Ink. You're too late.
Tra.Is it over?

Ink.Nor will be this hour.
But the benches are crammed, like a garden in flower.
With the pride of our belles, who have made it the fashion;
So, instead of "beaux arts," we may say "la belle passion"
For learning, which lately has taken the lead in
The world, and set all the fine gentlemen reading.
Tra. I know it too well, and have worn out my patience

With studying to study your new publications.
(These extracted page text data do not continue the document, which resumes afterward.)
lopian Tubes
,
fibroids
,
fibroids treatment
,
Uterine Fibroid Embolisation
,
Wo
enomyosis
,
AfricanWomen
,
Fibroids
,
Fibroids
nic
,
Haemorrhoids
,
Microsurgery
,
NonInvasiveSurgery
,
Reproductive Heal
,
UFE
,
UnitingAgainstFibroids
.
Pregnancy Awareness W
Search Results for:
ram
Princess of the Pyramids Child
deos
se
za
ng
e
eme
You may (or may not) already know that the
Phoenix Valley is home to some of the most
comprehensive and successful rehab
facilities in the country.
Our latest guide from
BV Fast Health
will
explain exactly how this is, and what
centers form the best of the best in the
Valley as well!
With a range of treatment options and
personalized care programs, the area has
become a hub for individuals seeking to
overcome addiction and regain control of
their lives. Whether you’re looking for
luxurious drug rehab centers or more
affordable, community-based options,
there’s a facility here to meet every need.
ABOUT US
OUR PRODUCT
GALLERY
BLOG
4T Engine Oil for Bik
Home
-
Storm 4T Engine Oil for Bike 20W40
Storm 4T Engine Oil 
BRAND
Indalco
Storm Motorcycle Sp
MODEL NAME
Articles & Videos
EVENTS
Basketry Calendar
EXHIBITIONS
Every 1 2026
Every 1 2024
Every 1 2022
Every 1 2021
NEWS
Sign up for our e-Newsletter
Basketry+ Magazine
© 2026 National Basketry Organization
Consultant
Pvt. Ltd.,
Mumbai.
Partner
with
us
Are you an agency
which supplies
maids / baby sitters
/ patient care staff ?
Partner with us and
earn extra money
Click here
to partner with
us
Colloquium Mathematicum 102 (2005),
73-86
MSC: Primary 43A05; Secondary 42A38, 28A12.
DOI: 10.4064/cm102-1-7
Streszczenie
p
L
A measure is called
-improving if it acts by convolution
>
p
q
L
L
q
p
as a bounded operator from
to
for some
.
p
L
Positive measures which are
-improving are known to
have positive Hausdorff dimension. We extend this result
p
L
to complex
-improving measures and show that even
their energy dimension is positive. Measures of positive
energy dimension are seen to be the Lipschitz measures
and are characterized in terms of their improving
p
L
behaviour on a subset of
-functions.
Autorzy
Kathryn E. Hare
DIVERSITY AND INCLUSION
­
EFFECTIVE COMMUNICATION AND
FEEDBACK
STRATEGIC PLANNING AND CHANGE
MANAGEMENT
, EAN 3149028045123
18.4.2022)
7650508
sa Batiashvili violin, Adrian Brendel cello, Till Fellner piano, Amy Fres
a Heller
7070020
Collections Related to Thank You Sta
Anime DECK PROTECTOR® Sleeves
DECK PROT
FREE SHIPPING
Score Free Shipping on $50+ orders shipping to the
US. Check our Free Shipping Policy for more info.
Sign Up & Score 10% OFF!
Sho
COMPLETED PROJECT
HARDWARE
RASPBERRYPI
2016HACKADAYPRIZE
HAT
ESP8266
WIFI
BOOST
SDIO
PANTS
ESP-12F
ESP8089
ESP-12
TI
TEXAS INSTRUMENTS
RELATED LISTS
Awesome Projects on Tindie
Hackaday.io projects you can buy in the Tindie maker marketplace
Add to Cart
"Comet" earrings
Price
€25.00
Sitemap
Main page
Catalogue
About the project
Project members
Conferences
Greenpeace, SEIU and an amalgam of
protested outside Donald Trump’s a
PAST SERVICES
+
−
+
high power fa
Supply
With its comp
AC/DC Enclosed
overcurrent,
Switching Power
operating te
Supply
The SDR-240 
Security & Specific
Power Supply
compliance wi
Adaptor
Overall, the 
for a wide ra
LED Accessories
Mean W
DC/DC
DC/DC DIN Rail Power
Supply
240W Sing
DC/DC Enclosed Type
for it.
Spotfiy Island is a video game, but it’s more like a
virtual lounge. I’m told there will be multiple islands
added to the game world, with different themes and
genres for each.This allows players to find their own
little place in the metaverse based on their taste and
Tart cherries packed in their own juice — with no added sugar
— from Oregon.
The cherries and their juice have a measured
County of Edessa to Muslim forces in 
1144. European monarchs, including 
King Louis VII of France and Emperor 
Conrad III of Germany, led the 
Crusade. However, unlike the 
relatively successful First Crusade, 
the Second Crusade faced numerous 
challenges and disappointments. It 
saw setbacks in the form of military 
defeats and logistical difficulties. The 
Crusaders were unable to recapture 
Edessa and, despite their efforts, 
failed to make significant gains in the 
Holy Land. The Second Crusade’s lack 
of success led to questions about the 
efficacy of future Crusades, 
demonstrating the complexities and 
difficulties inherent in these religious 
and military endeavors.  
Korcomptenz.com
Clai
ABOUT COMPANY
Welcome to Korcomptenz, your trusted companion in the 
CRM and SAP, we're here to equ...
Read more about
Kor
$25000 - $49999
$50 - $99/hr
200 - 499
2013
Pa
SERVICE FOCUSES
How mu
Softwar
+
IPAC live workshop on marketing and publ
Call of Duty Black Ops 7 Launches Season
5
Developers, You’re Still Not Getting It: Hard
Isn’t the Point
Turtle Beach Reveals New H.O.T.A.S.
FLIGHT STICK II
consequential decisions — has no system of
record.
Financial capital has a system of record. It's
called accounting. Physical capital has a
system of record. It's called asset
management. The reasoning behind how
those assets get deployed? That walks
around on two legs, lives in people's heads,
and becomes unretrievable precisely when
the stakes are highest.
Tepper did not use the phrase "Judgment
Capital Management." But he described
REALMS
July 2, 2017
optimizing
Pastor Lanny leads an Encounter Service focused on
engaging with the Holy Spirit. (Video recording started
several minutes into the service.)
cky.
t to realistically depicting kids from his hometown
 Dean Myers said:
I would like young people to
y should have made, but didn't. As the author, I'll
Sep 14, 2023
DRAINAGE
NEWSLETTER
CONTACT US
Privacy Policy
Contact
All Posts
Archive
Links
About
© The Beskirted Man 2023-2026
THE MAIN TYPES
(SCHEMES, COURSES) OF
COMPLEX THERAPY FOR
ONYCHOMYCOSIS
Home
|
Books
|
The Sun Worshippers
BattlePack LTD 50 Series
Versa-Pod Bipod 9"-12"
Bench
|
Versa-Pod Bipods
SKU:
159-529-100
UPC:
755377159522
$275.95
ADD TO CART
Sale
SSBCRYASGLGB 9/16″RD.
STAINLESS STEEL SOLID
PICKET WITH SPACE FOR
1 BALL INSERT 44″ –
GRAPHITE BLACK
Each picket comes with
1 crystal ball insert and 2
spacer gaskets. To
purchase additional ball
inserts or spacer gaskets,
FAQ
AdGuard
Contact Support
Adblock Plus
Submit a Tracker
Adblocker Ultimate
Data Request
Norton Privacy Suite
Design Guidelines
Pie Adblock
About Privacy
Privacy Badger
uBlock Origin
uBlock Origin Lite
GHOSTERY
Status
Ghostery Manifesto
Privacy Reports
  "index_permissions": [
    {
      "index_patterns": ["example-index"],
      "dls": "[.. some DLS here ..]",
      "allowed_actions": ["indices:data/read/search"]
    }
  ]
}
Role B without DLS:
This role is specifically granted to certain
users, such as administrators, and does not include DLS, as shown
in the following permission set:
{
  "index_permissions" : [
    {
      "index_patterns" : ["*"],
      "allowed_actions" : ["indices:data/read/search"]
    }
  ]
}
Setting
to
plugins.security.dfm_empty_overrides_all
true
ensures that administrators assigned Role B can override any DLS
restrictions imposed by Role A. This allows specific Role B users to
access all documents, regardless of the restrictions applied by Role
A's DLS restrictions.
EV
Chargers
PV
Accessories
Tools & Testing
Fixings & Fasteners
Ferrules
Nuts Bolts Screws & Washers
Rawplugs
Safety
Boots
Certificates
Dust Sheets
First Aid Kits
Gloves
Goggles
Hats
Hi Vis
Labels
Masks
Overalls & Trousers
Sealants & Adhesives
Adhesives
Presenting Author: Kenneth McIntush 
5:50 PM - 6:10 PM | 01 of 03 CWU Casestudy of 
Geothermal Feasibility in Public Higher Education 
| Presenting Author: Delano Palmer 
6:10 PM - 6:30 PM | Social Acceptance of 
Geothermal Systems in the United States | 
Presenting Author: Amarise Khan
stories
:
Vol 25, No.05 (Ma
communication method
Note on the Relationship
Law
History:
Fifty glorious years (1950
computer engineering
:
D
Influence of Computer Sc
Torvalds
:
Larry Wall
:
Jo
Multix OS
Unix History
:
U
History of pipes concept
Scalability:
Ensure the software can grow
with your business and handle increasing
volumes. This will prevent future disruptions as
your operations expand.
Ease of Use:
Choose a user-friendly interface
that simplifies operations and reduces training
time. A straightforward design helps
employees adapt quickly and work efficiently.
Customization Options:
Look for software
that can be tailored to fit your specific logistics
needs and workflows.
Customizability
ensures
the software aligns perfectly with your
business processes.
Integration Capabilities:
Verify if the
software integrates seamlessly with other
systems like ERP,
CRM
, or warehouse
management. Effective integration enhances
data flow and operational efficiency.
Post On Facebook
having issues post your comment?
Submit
  1. Benjamin Stillingfleet is said to have attended evening parties at Mrs. Montague's in grey or blue worsted stockings, in lieu of full dress. The ladies who excused and tolerated this defiance of the conventions were nicknamed "blues," or "blue-stockings." Hannah More describes such a club or coterie in her Bas Bleu, which was circulated in MS. in 1784 (Boswell's Life of Johnson, 1848, p. 689). A farce by Moore, entitled The M.P., or The Blue-Stocking, was played for the first time at the Lyceum, September 30, 1811. The heroine, "Lady Bab Blue, is a pretender to poetry, chemistry, etc."—Genest's Hist. of the Stage, 1832, viii. 270.]